The initial observation is that this combination, which is the pembrolizumab-containing triplet of COM902, COM701, and pembro, is very well tolerated as observed, at least in the patient population with microsatellite colorectal cancer in the initial study that we enrolled. So there are no differences observed so far. This is earlier on as we enrolled colorectal patients, microsatellite colorectal cancer patients. We do not expect there to be any substantive differences in terms of safety and tolerability. I hope that answers your question.
It does. Thank you all. Appreciate it.
The next question is from Tony Butler of EF Hutton. Please go ahead.
Good morning. I would like to go back to this notion of PVRL2 dominance, at least over PVR, which seems to be a recurring theme in some of the cohorts in which you're attempting to move forward with the triple combination, and in particular, of course, COM701. That's back to ASCO, where you had some really good data in endometrial cancer. The cutoff, as I recall, was in April. The two responses, and then two patients who had stable disease. I wondered if there was any additional information on follow-up. That is, were patients actually able to show an additional reduction in tumor size of those responses and, or of those patients who had stable disease? Thank you.
Eran, would you like to address the PVRL2 portion?

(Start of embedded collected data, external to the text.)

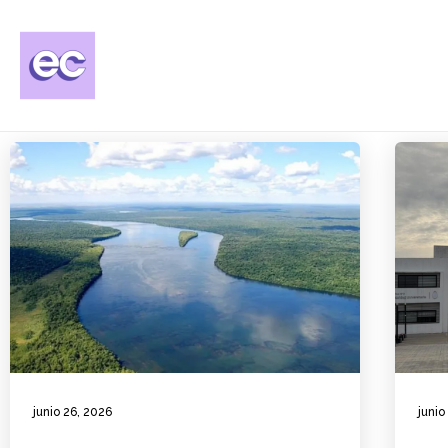
junio 26, 2026
junio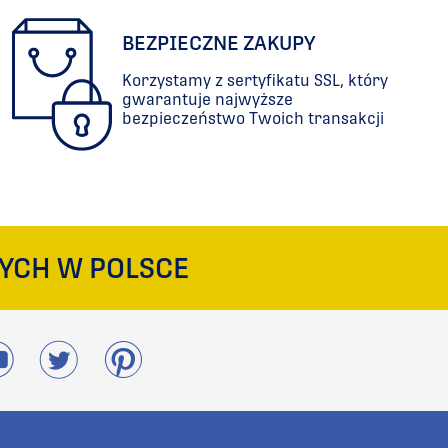
BEZPIECZNE ZAKUPY
Korzystamy z sertyfikatu SSL, który
gwarantuje najwyższe
bezpieczeństwo Twoich transakcji
YCH W POLSCE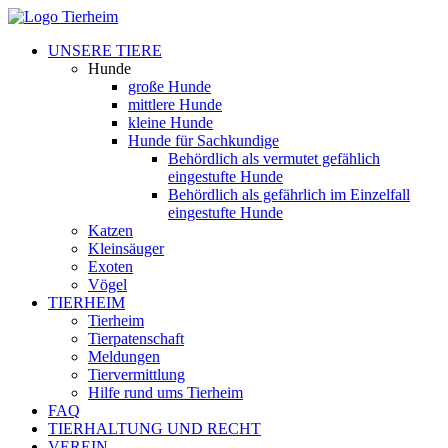
UNSERE TIERE
Hunde
große Hunde
mittlere Hunde
kleine Hunde
Hunde für Sachkundige
Behördlich als vermutet gefählich
eingestufte Hunde
Behördlich als gefährlich im Einzelfall
eingestufte Hunde
Katzen
Kleinsäuger
Exoten
Vögel
TIERHEIM
Tierheim
Tierpatenschaft
Meldungen
Tiervermittlung
Hilfe rund ums Tierheim
FAQ
TIERHALTUNG UND RECHT
VEREIN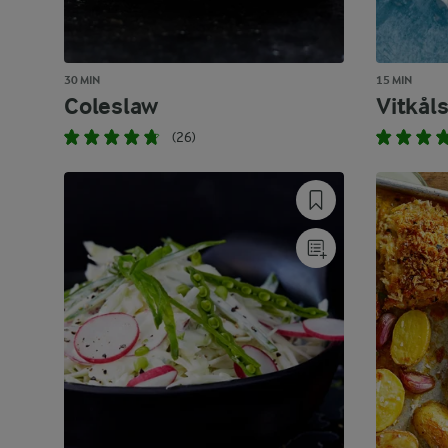
30 MIN
15 MIN
Coleslaw
Vitkål
(26)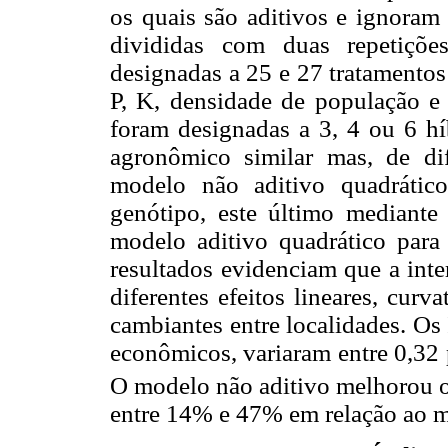
os quais são aditivos e ignoram 
divididas com duas repetiçõe
designadas a 25 e 27 tratamentos
P, K, densidade de população e 
foram designadas a 3, 4 ou 6 h
agronômico similar mas, de di
modelo não aditivo quadrátic
genótipo, este último mediant
modelo aditivo quadrático par
resultados evidenciam que a int
diferentes efeitos lineares, curv
cambiantes entre localidades. Os
econômicos, variaram entre 0,32
O modelo não aditivo melhorou o
entre 14% e 47% em relação ao m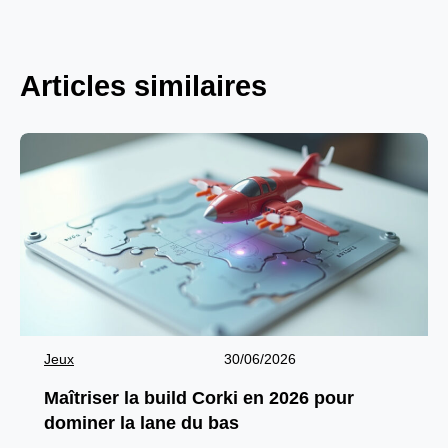
Articles similaires
Jeux
30/06/2026
Maîtriser la build Corki en 2026 pour
dominer la lane du bas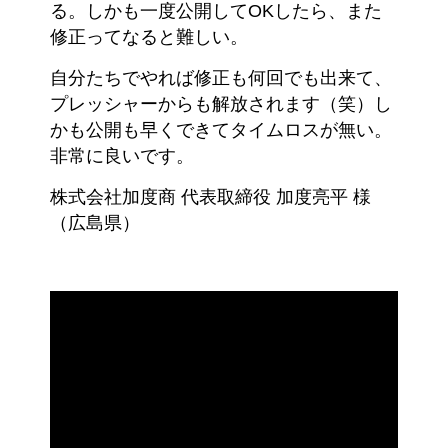
る。しかも一度公開してOKしたら、また
修正ってなると難しい。
自分たちでやれば修正も何回でも出来て、
プレッシャーからも解放されます（笑）し
かも公開も早くできてタイムロスが無い。
非常に良いです。
株式会社加度商 代表取締役 加度亮平 様
（広島県）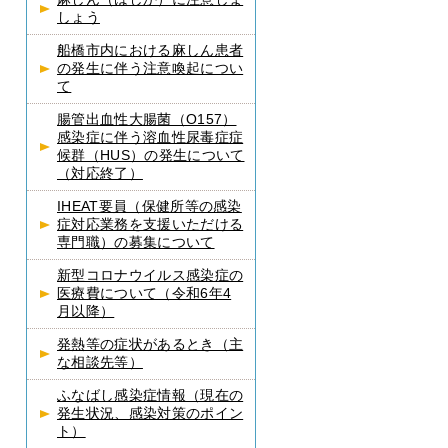
しょう
船橋市内における麻しん患者
の発生に伴う注意喚起につい
て
腸管出血性大腸菌（O157）
感染症に伴う溶血性尿毒症症
候群（HUS）の発生について
（対応終了）
IHEAT要員（保健所等の感染
症対応業務を支援いただける
専門職）の募集について
新型コロナウイルス感染症の
医療費について（令和6年4
月以降）
発熱等の症状があるとき（主
な相談先等）
ふなばし感染症情報（現在の
発生状況、感染対策のポイン
ト）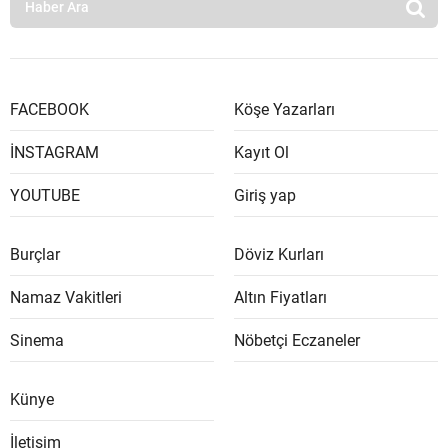
FACEBOOK
Köşe Yazarları
İNSTAGRAM
Kayıt Ol
YOUTUBE
Giriş yap
Burçlar
Döviz Kurları
Namaz Vakitleri
Altın Fiyatları
Sinema
Nöbetçi Eczaneler
Künye
İletişim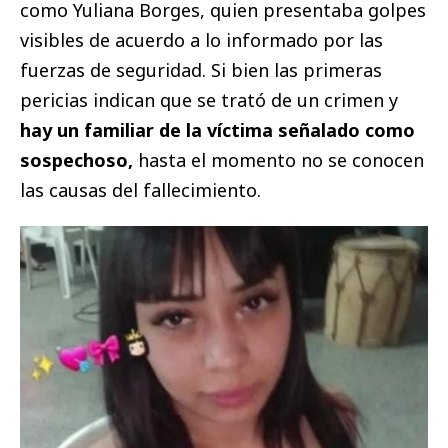
como Yuliana Borges, quien presentaba golpes
visibles de acuerdo a lo informado por las
fuerzas de seguridad. Si bien las primeras
pericias indican que se trató de un crimen y
hay un familiar de la víctima señalado como
sospechoso,
hasta el momento no se conocen
las causas del fallecimiento.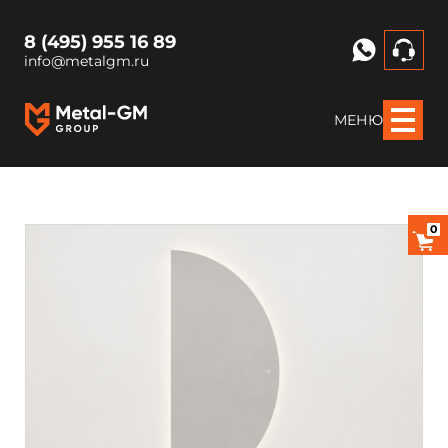
8 (495) 955 16 89
info@metalgm.ru
МЕНЮ
0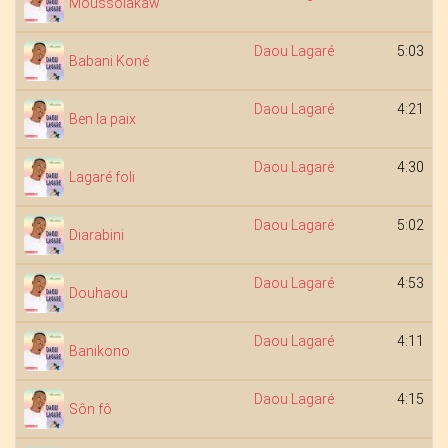
Moussolakaw
Daou Lagaré
5:03
Babani Koné
Daou Lagaré
4:21
Ben la paix
Daou Lagaré
4:30
Lagaré foli
Daou Lagaré
5:02
Diarabini
Daou Lagaré
4:53
Douhaou
Daou Lagaré
4:11
Banikono
Daou Lagaré
4:15
Sôn fô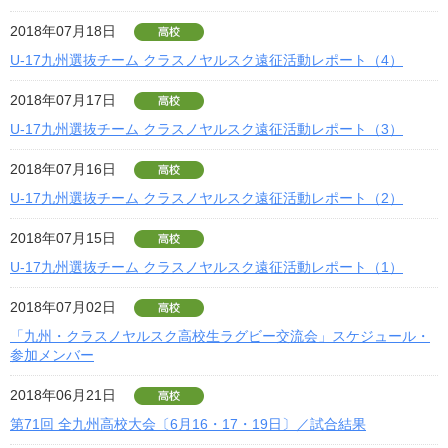
2018年07月18日
U-17九州選抜チーム クラスノヤルスク遠征活動レポート（4）
2018年07月17日
U-17九州選抜チーム クラスノヤルスク遠征活動レポート（3）
2018年07月16日
U-17九州選抜チーム クラスノヤルスク遠征活動レポート（2）
2018年07月15日
U-17九州選抜チーム クラスノヤルスク遠征活動レポート（1）
2018年07月02日
「九州・クラスノヤルスク高校生ラグビー交流会」スケジュール・
参加メンバー
2018年06月21日
第71回 全九州高校大会〔6月16・17・19日〕／試合結果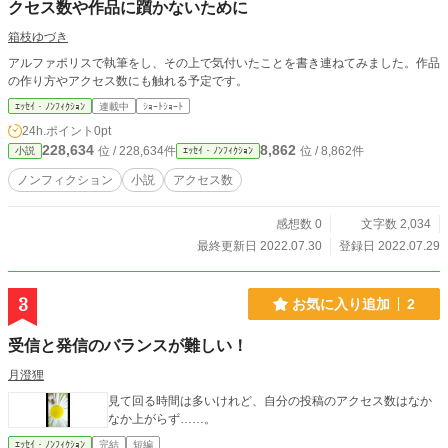
クセス数や作品に躓かないために
箱枝ゆづき
アルファポリスで執筆をし、その上で気付いたことを書き連ねてみました。作品
の作り方やアクセス数にも触れる予定です。
ｴｯｾｲ・ﾉﾝﾌｨｸｼｮﾝ
連載中
ｼｮｰﾄｼｮｰﾄ
24h.ポイント
0pt
228,634
8,862
位 / 228,634件
位 / 8,862件
小説
ｴｯｾｲ・ﾉﾝﾌｨｸｼｮﾝ
ノンフィクション
小説
アクセス数
感想数 0
文字数 2,034
最終更新日 2022.07.30
登録日 2022.07.29
3
お気に入り追加
2
受信と発信のバランスが難しい！
月澄狸
見て回る時間は多いけれど、自分の投稿のアクセス数はなか
なか上がらず……。
ｴｯｾｲ・ﾉﾝﾌｨｸｼｮﾝ
完結
短編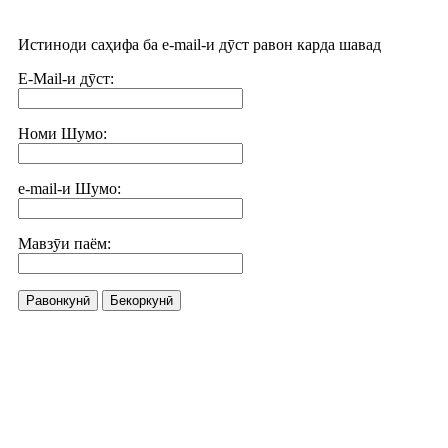
Истиноди саҳифа ба e-mail-и дӯст равон карда шавад
E-Mail-и дӯст:
Номи Шумо:
e-mail-и Шумо:
Мавзӯи паём:
Равонкунӣ
Бекоркунӣ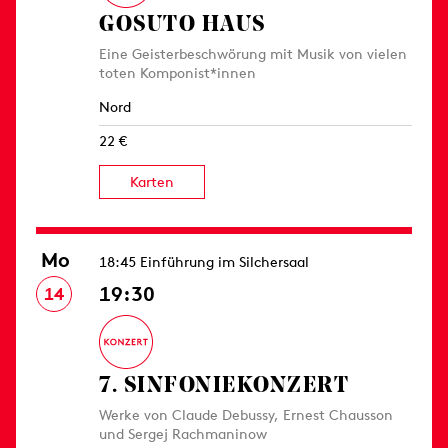
GOSUTO HAUS
Eine Geisterbeschwörung mit Musik von vielen
toten Komponist*innen
Nord
22 €
Karten
Mo
18:45 Einführung im Silchersaal
19:30
14
7. SINFONIE­KONZERT
Werke von Claude Debussy, Ernest Chausson
und Sergej Rachmaninow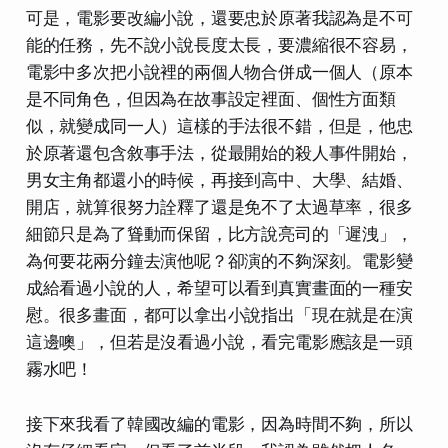
可是，電影要改編小說，還要忠於原著我認為是不可
能的任務，先不說小說長度太長，要濃縮很不容易，
電影中多次把小說裡的兩個人物合併成一個人（原本
是不同角色，但因為在故事設定裡面、個性方面類
似，就變成同一人）這樣的手法很不錯，但是，他忠
於原著還包含敘事手法，從最開始的殺人事件開始，
男女主角都還小的時候，再接到高中、大學、結婚、
開店，就算
很努力詮釋了還是免不了太過草率
，很多
細節只是為了聳動而保留，比方說亮司的「遲洩」，
為何要花兩分鐘去演他呢？卻演的不夠深刻。電影變
成給看過小說的人，希望可以看到真實畫面的一種安
慰。很多畫面，
都可以拿出小說指出「現在就是在演
這邊噢」
，但若是沒看過小說，看完電影應該是一頭
霧水吧！
接下來我看了韓國改編的電影，因為時間不夠，所以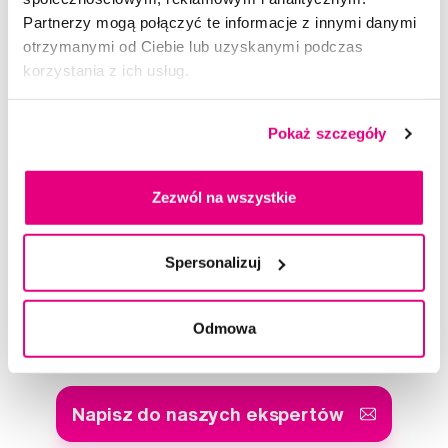
Partnerzy mogą połączyć te informacje z innymi danymi
otrzymanymi od Ciebie lub uzyskanymi podczas
korzystania z ich usług.
Pokaż szczegóły
Zezwól na wszystkie
Ocena
Spersonalizuj
Odmowa
Doradzimy Ci
Napisz do naszych ekspertów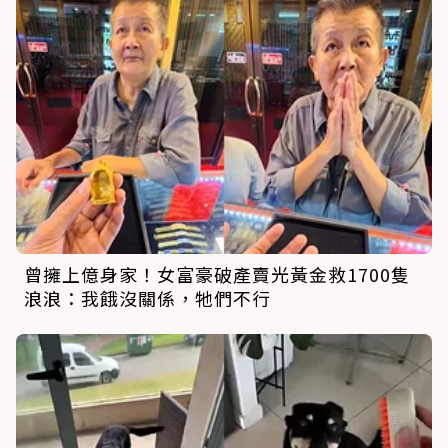
曾擁上億身家！女富豪破產賣光黃金救1700隻
浪浪：我餓沒關係，牠們不行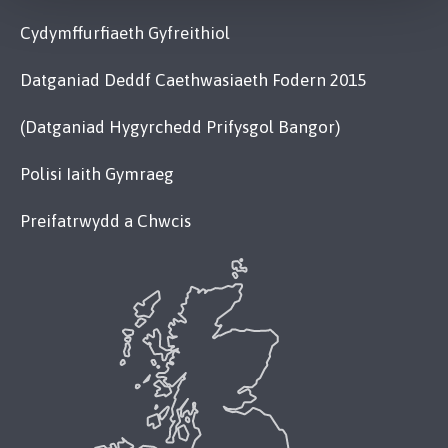
Cydymffurfiaeth Gyfreithiol
Datganiad Deddf Caethwasiaeth Fodern 2015
(Datganiad Hygyrchedd Prifysgol Bangor)
Polisi Iaith Gymraeg
Preifatrwydd a Chwcis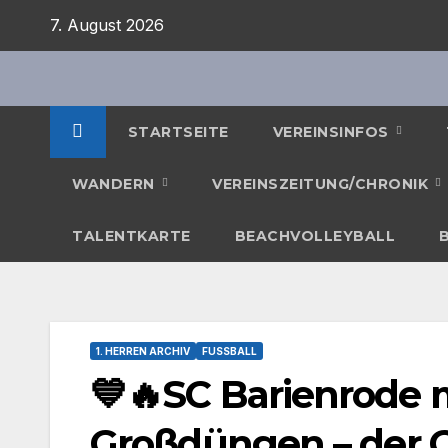
Zum
7. August 2026
Inhalt
springen
STARTSEITE
VEREINSINFOS
WANDERN
VEREINSZEITUNG/CHRONIK
TALENTKARTE
BEACHVOLLEYBALL
1. HERREN ARCHIV
FUSSBALL
💙🔥SC Barienrode 
Großdüngen – der Gr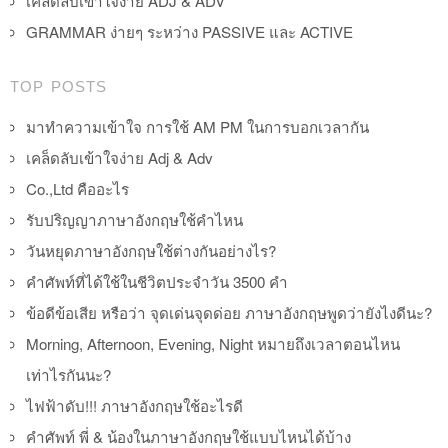
เคล็ดลับเข้าใจง่าย ADJ & ADV
GRAMMAR ง่ายๆ ระหว่าง PASSIVE และ ACTIVE
TOP POSTS
มาทำความเข้าใจ การใช้ AM PM ในการบอกเวลากัน
เคล็ดลับเข้าใจง่าย Adj & Adv
Co.,Ltd คืออะไร
รับปริญญาภาษาอังกฤษใช้คำไหน
วันหยุดภาษาอังกฤษใช้ต่างกันอย่างไร?
คำศัพท์ที่ได้ใช้ในชีวิตประจำวัน 3500 คำ
ข้อดีข้อเสีย หรือว่า จุดเด่นจุดด่อย ภาษาอังกฤษพูดว่ายังไงดีนะ?
Morning, Afternoon, Evening, Night หมายถึงเวลาตอนไหน
เท่าไรกันนะ?
ไฟฟ้าดับ!!! ภาษาอังกฤษใช้อะไรดี
คำศัพท์ พี่ & น้องในภาษาอังกฤษใช้แบบไหนได้บ้าง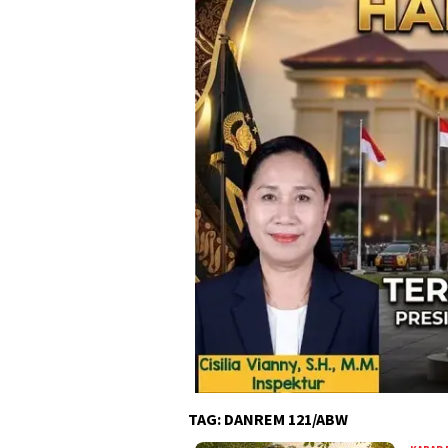
TAG:
DANREM 121/ABW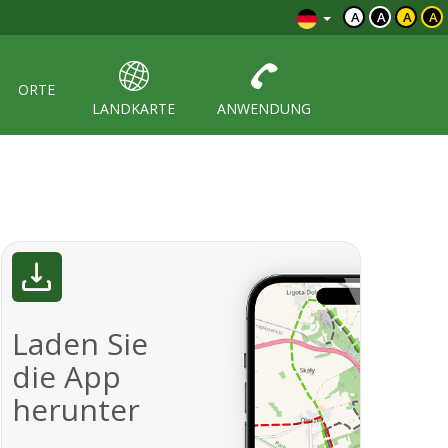
A
A
A
A
ORTE
LANDKARTE
ANWENDUNG
Laden Sie
die App
herunter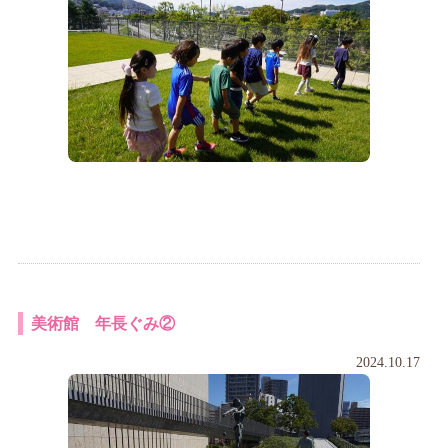
美術館 年長ぐみ②
2024.10.17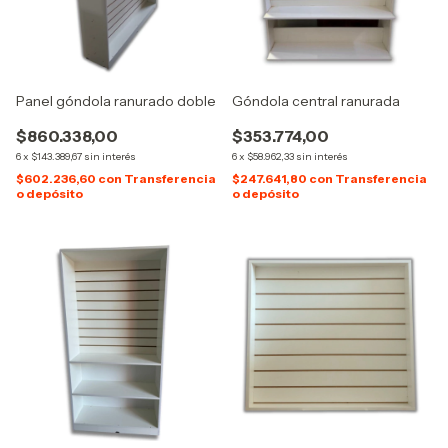
Panel góndola ranurado doble
Góndola central ranurada
$860.338,00
$353.774,00
6
x
$143.389,67
sin interés
6
x
$58.962,33
sin interés
$602.236,60
con
Transferencia
$247.641,80
con
Transferencia
o depósito
o depósito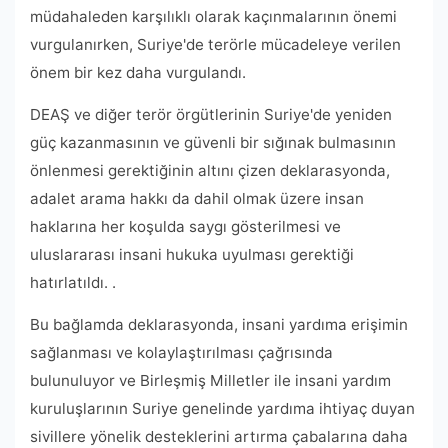
müdahaleden karşılıklı olarak kaçınmalarının önemi
vurgulanırken, Suriye'de terörle mücadeleye verilen
önem bir kez daha vurgulandı.
DEAŞ ve diğer terör örgütlerinin Suriye'de yeniden
güç kazanmasının ve güvenli bir sığınak bulmasının
önlenmesi gerektiğinin altını çizen deklarasyonda,
adalet arama hakkı da dahil olmak üzere insan
haklarına her koşulda saygı gösterilmesi ve
uluslararası insani hukuka uyulması gerektiği
hatırlatıldı. .
Bu bağlamda deklarasyonda, insani yardıma erişimin
sağlanması ve kolaylaştırılması çağrısında
bulunuluyor ve Birleşmiş Milletler ile insani yardım
kuruluşlarının Suriye genelinde yardıma ihtiyaç duyan
sivillere yönelik desteklerini artırma çabalarına daha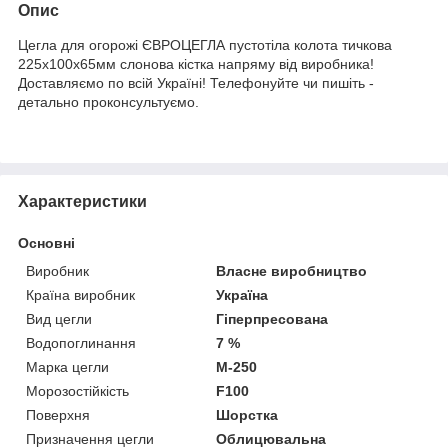
Опис
Цегла для огорожі ЄВРОЦЕГЛА пустотіла колота тичкова
225х100х65мм слонова кістка напряму від виробника!
Доставляємо по всій Україні! Телефонуйте чи пишіть -
детально проконсультуємо.
Характеристики
Основні
Виробник
Власне виробництво
Країна виробник
Україна
Вид цегли
Гіперпресована
Водопоглинання
7 %
Марка цегли
М-250
Морозостійкість
F100
Поверхня
Шорстка
Призначення цегли
Облицювальна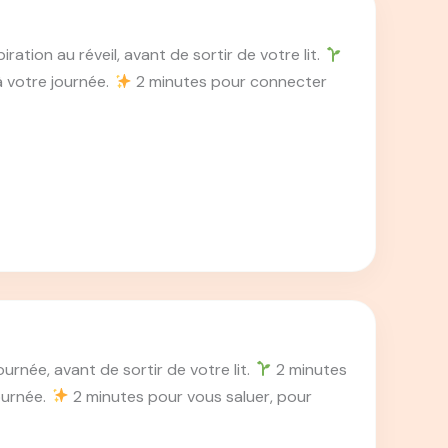
ation au réveil, avant de sortir de votre lit.
à votre journée.
2 minutes pour connecter
urnée, avant de sortir de votre lit.
2 minutes
journée.
2 minutes pour vous saluer, pour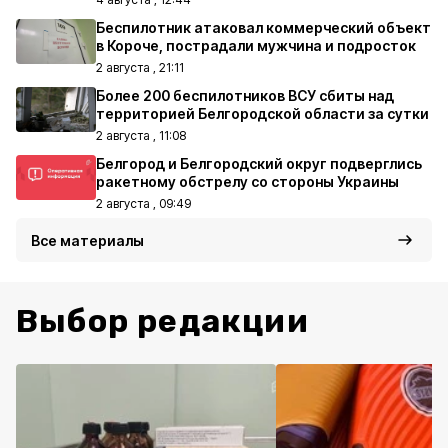
Беспилотник атаковал коммерческий объект
в Короче, пострадали мужчина и подросток
2 августа , 21:11
Более 200 беспилотников ВСУ сбиты над
территорией Белгородской области за сутки
2 августа , 11:08
Белгород и Белгородский округ подверглись
ракетному обстрелу со стороны Украины
2 августа , 09:49
Все материалы
Выбор редакции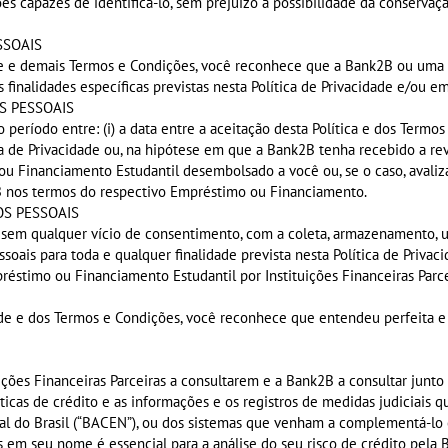
es capazes de identificá-lo, sem prejuízo à possibilidade da conservaçã
SSOAIS
ade e demais Termos e Condições, você reconhece que a Bank2B ou uma d
finalidades específicas previstas nesta Política de Privacidade e/ou em
S PESSOAIS
período entre: (i) a data entre a aceitação desta Política e dos Termo
ca de Privacidade ou, na hipótese em que a Bank2B tenha recebido a 
 ou Financiamento Estudantil desembolsado a você ou, se o caso, avali
B nos termos do respectivo Empréstimo ou Financiamento.
OS PESSOAIS
e sem qualquer vício de consentimento, com a coleta, armazenamento, u
ais para toda e qualquer finalidade prevista nesta Política de Privacid
réstimo ou Financiamento Estudantil por Instituições Financeiras Parce
dade e dos Termos e Condições, você reconhece que entendeu perfeita e
uições Financeiras Parceiras a consultarem e a Bank2B a consultar junto 
ticas de crédito e as informações e os registros de medidas judiciais
al do Brasil (“BACEN”), ou dos sistemas que venham a complementá-lo o
s em seu nome é essencial para a análise do seu risco de crédito pela B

Sure. The PVRL2 portion, I think that it's not only PVRL2. I mean, in general, it's the PVRIG pathway dominance. PVRL2 obviously is important part of it, and this is again, a measure that we looked at in both endometrial, which have a dominance and also another indication, as mentioned before.
Henry, anything, more to add?
Nothing more to add to what Eran mentioned.
But anything more on the patients for additional follow-up that were presented at that time?
We, so we are going to present, follow-up data on these patients. Remember that when we shared the data in December, at ESMO, December 2022, we had patients that were still on study treatment, responsive patients, and some of them had durability of more than nine months. We are going to present data, by year-end, a follow-up data for these patients. I guess that you'll have answers to some of your questions then.
I just want to be sure that'll include the endometrial patients. That's what I'm focusing on.
Oh, no, it will relate to the, to the ovarian. Sorry, I, I misheard your question. It will relate to the ovarian. No, we didn't plan yet to have any follow-up on the ovarian cancer, on the endometrial cancer patients.
Okay. Thank you.
This concludes the Q&A session in Compugen's Investor Conference Call. Thank you for your participation. You may go ahead and disconnect.